**TASK DIRECTIONS**
Copy out the entries that follow exactly, leaving every picture behind.

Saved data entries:

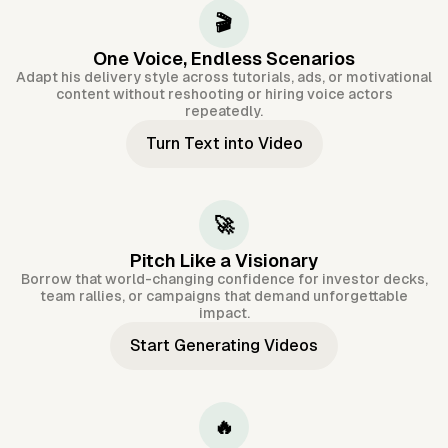
🎬
One Voice, Endless Scenarios
Adapt his delivery style across tutorials, ads, or motivational
content without reshooting or hiring voice actors
repeatedly.
Turn Text into Video
🚀
Pitch Like a Visionary
Borrow that world-changing confidence for investor decks,
team rallies, or campaigns that demand unforgettable
impact.
Start Generating Videos
🔥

**EXERCISE ANSWER**
🎬
One Voice, Endless Scenarios
Adapt his delivery style across tutorials, ads, or motivational
content without reshooting or hiring voice actors
repeatedly.
Turn Text into Video
🚀
Pitch Like a Visionary
Borrow that world-changing confidence for investor decks,
team rallies, or campaigns that demand unforgettable
impact.
Start Generating Videos
🔥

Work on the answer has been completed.